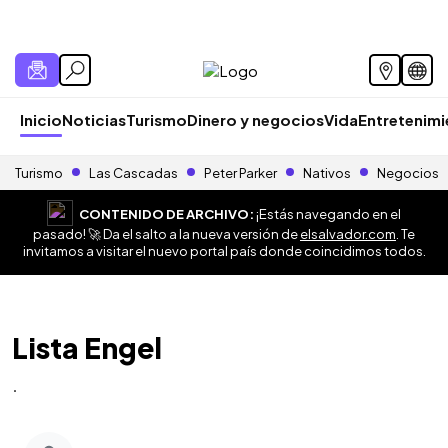
Inicio
Noticias
Turismo
Dinero y negocios
Vida
Entretenim
Turismo
Las Cascadas
Peter Parker
Nativos
Negocios
CONTENIDO DE ARCHIVO:
¡Estás navegando en el
pasado! 🚀 Da el salto a la nueva versión de
elsalvador.com
. Te
invitamos a visitar el nuevo portal país donde coincidimos todos.
Lista Engel
.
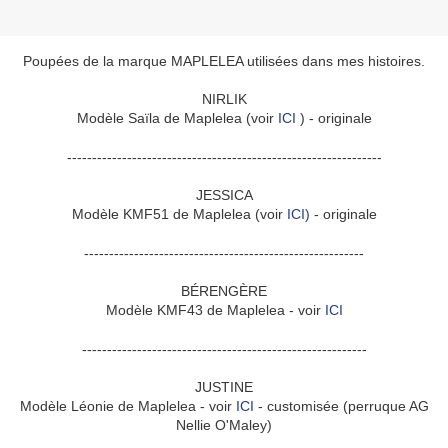
Poupées de la marque MAPLELEA utilisées dans mes histoires.
NIRLIK
Modèle Saïla de Maplelea (voir
ICI
) - originale
---------------------------------------------------------------
JESSICA
Modèle KMF51 de Maplelea (voir
ICI)
- originale
--------------------------------------------------------
BÉRENGÈRE
Modèle KMF43 de Maplelea - voir
ICI
---------------------------------------------------------
JUSTINE
Modèle Léonie de Maplelea - voir
ICI
- customisée (perruque AG
Nellie O'Maley)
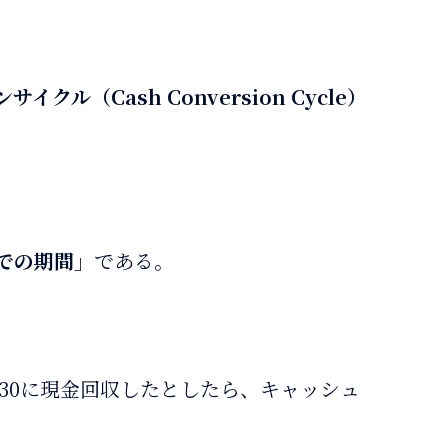
ル（Cash Conversion Cycle）
での期間」
である。
5/30に現金回収したとしたら、キャッシュ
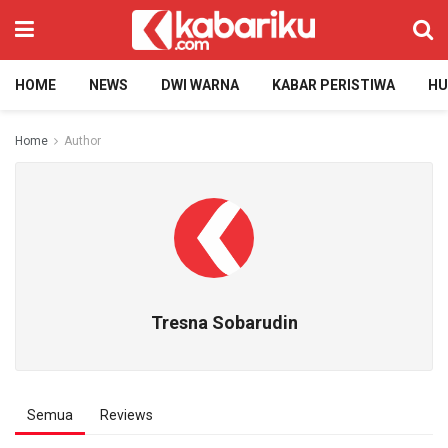
HOME
NEWS
DWI WARNA
KABAR PERISTIWA
H
Home
Author
Tresna Sobarudin
Semua
Reviews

★ ★ ★

◆ Task prompt ◆
Up in the listing, locate the line with "Lista Engel"; print it and every line after it down to the line with "- customisée (perruque AG", which is included too. Skip the pictures.

◆ Answer space ◆
Lista Engel
.
Poupées de la marque MAPLELEA utilisées dans mes histoires.
NIRLIK
Modèle Saïla de Maplelea (voir
ICI
) - originale
---------------------------------------------------------------
JESSICA
Modèle KMF51 de Maplelea (voir
ICI)
- originale
--------------------------------------------------------
BÉRENGÈRE
Modèle KMF43 de Maplelea - voir
ICI
---------------------------------------------------------
JUSTINE
Modèle Léonie de Maplelea - voir
ICI
- customisée (perruque AG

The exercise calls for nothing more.